Imagine solar cells so thin, flexible and lightweight they could be placed on almost any material or surface – including your hat, shirt, smartphone, or even on a sheet of paper or a helium balloon.
Researchers at MIT have recently demonstrated just such a technology: the thinnest, lightest solar cells ever produced. Though it might take years to develop into a commercial product, the proof-of-concept shows a new approach to making solar cells that could help power the next generation of portable electronic devices.
MIT Professor Vladimir Bulović said the key to the new approach is to make the solar cell, the substrate that supports it and a protective overcoating to shield it from the environment all in one process. The substrate is made in place and never needs to be handled, cleaned or removed from the vacuum during fabrication, thus minimising exposure to dust or other contaminants that could degrade the cell’s performance.
In this initial proof-of-concept experiment, the team used a common flexible polymer called parylene as both the substrate and the overcoating, and an organic material called DBP as the primary light-absorbing layer. Parylene is a commercially available plastic coating used widely to protect implanted biomedical devices and printed circuit boards from environmental damage.
The entire process takes place in a vacuum chamber at room temperature and without the use of any solvents, unlike conventional solar-cell manufacturing, which requires high temperatures and harsh chemicals. In this case, both the substrate and the solar cell are ‘grown’ using established vapour deposition techniques.
“The innovative step is the realisation that you can grow the substrate at the same time as you grow the device,” Bulović said.
To demonstrate just how thin and lightweight the cells are, the researchers draped a working cell on top of a soap bubble – without popping the bubble. The researchers acknowledge that this cell might be too thin to be practical, but parylene films of thicknesses of up to 80 microns can be deposited easily using commercial equipment without losing the other benefits of in-line substrate formation.
A flexible parylene film, similar to kitchen cling-wrap but only one-tenth as thick, is first deposited on a sturdier carrier material – in this case, glass. Figuring out how to cleanly separate the thin material from the glass was a key challenge. The researchers lift the entire parylene/solar cell/parylene stack off the carrier after the fabrication process is complete, using a frame made of flexible film.
The final ultra-thin, flexible solar cells, including substrate and overcoating, are just one-fiftieth of the thickness of a human hair and one-thousandth of the thickness of equivalent cells on glass substrates (about two micrometers thick), yet they convert sunlight into electricity just as efficiently as glass-based counterparts. Bulović says that like most new inventions, it all sounds very simple once it’s been done. But actually developing the techniques to make the process work required years of effort.
While they used a glass carrier for their solar cells, it could be something else. The substrate and solar cells could be deposited directly on fabric or paper, for example.
While the solar cells in this demonstration device are not especially efficient, because of its low weight its power-to-weight ratio is among the highest ever achieved. That’s important for applications where weight is important, such as on spacecraft or on high-altitude helium balloons used for research. Whereas a typical silicon-based solar module, whose weight is dominated by a glass cover, might produce about 15 W of power per kilogram of weight, the new cells have already demonstrated an output of 6 W per gram – about 300 times higher.
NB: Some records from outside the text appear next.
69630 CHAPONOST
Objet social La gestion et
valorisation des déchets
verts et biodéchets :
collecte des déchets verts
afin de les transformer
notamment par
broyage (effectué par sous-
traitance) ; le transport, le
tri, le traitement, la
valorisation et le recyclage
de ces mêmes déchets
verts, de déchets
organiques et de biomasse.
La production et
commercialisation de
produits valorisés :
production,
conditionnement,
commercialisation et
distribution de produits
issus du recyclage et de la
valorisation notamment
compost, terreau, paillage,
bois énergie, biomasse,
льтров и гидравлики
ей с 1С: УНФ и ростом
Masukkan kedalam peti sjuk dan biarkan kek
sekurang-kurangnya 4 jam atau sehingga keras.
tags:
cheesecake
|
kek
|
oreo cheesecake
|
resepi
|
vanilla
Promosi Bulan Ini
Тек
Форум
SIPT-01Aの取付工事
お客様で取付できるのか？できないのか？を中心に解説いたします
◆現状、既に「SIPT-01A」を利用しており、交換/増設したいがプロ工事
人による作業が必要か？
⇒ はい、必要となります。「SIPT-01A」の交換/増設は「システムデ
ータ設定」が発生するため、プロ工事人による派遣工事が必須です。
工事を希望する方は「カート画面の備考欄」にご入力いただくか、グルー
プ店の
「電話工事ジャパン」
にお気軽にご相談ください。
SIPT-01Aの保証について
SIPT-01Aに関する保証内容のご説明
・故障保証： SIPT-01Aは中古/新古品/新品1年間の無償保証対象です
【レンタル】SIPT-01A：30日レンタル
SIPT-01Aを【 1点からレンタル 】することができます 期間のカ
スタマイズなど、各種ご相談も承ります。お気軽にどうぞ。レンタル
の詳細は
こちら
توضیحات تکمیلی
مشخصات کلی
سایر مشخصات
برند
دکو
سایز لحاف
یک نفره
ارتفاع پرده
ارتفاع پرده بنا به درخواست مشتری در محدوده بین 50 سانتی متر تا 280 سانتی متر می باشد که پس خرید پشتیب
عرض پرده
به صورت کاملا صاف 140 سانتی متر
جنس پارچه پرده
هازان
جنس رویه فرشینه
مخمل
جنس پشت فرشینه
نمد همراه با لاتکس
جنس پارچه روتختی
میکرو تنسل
“It could be so light that you don’t even know it’s there, on your shirt or on your notebook,” Bulović says.
“These cells could simply be an add-on to existing structures.”
It is early, laboratory-scale work, and developing it into a manufacturable product will take time, the team said. Yet while commercial success in the short term might be uncertain, this work could open up new applications for solar power in the long term.
The next question is, “How many miracles does it take to make it scalable? We think it’s a lot of hard work ahead, but likely no miracles needed,” Bulović said.